# Sentence-Level Batching with `analyze_text`

This notebook demonstrates how the new sentence detection flow leverages [pySBD](https://github.com/nipunsadvilkar/pySBD) to batch long documents for OpenMed named-entity recognition. You will:

1. Load a Hugging Face token-classification model.
2. Run `analyze_text` with sentence detection enabled (the default).
3. Compare the same invocation with sentence detection disabled.
4. Inspect sentence-aware metadata attached to each entity prediction.

⚠️ **Prerequisites**: make sure you are inside the project virtual environment (`source .venv/bin/activate`) and have installed the runtime dependencies:

```bash
uv pip install transformers==4.57.1 torch==2.9.0 --index-url https://download.pytorch.org/whl/cpu
uv pip install pysbd==0.3.4
```

In [5]:
import time
from pathlib import Path

from openmed import analyze_text, OpenMedConfig, ModelLoader

# Configure a CPU-only loader with a dedicated cache directory
config = OpenMedConfig(cache_dir=".hf_cache", device="cpu")
loader = ModelLoader(config)

MODEL_ID = "OpenMed/OpenMed-NER-OncologyDetect-SuperMedical-355M"

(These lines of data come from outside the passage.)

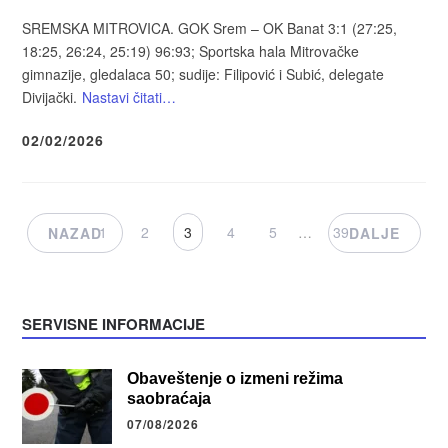
SREMSKA MITROVICA. GOK Srem – OK Banat 3:1 (27:25,
18:25, 26:24, 25:19) 96:93; Sportska hala Mitrovačke
gimnazije, gledalaca 50; sudije: Filipović i Subić, delegate
Divijački.
Nastavi čitati…
02/02/2026
1
2
3
4
5
…
39
NAZAD
DALJE
SERVISNE INFORMACIJE
Obaveštenje o izmeni režima
saobraćaja
07/08/2026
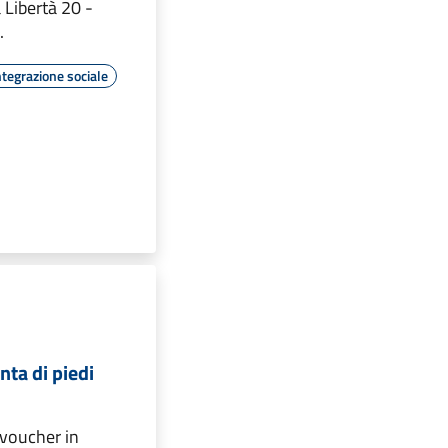
Libertà 20 -
.
ntegrazione sociale
nta di piedi
 voucher in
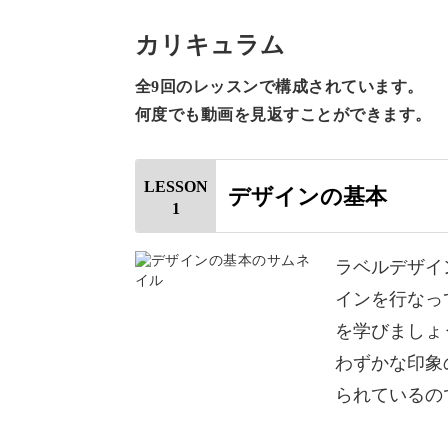
カリキュラム
ということで、最初のレッスンではデ
全9回のレッスンで構成されています。
何度でも動画を見返すことができます。
LESSON
デザインの基本
1
わずかなフォントの違いや、サイズ、
ってきます。
ラベルデザイ
インを行なっ
そうしたデザインの基礎知識を確認し
を学びましょ
わずかな印象
素材集を活用して多彩なデ
られているの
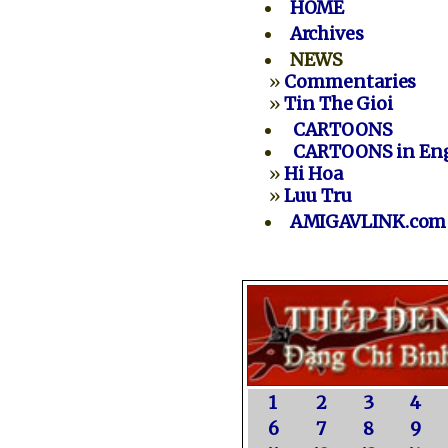
HOME
Archives
NEWS
»
Commentaries
»
Tin The Gioi
CARTOONS
CARTOONS in Eng
»
Hi Hoa
»
Luu Tru
AMIGAVLINK.com
1
2
3
4
6
7
8
9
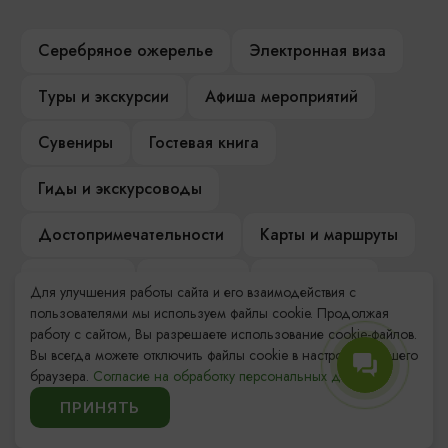
Серебряное ожерелье
Электронная виза
Туры и экскурсии
Афиша мероприятий
Сувениры
Гостевая книга
Гиды и экскурсоводы
Достопримечательности
Карты и маршруты
Рестораны
Гостиницы
Как доехать
Для улучшения работы сайта и его взаимодействия с
пользователями мы используем файлы cookie. Продолжая
Компас Балтийской кухни
работу с сайтом, Вы разрешаете использование cookie-файлов.
Вы всегда можете отключить файлы cookie в настройках Вашего
Настоящий Калининградец
Музеи
браузера.
Согласие на обработку персональных данных.
ПРИНЯТЬ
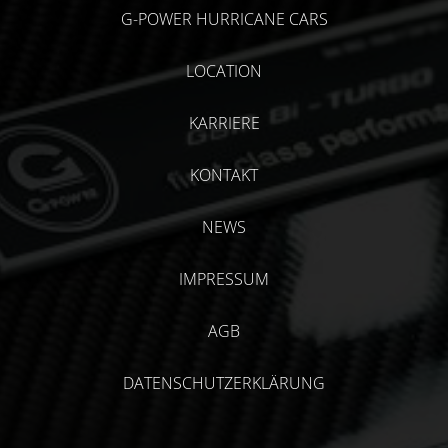
G-POWER HURRICANE CARS
LOCATION
KARRIERE
KONTAKT
NEWS
IMPRESSUM
AGB
DATENSCHUTZERKLÄRUNG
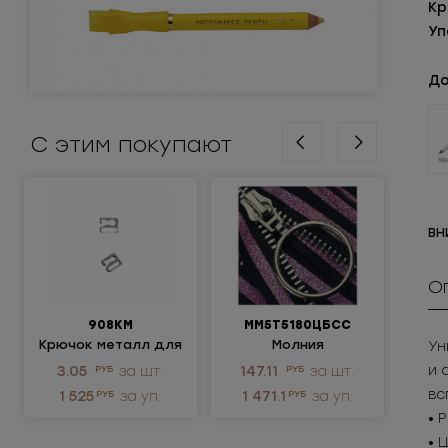
Кр
Уп
До
С этим покупают
ВН
О
908КМ
ММ5Т5180ЦБСС
Крючок металл для
Молния
Ун
нижнего белья
металлическая
п
и 
3.05
РУБ
за шт.
147.11
РУБ
за шт.
21
неразъемная 5Т
вс
1 525
РУБ
за уп.
1 471.1
РУБ
за уп.
3 0
• 
•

# long_text = Path("../../tests/fixtures/long_clinical_note.txt").read_text().strip()
long_text = Path("../../tests/fixtures/clinical_note.txt").read_text().strip()
# Repeat the document to simulate a larger real-world payload
long_text = "\n\n".join([long_text])
print(f"Characters in input: {len(long_text):,}")

Characters in input: 1,137


## Analyze with Sentence Detection (default)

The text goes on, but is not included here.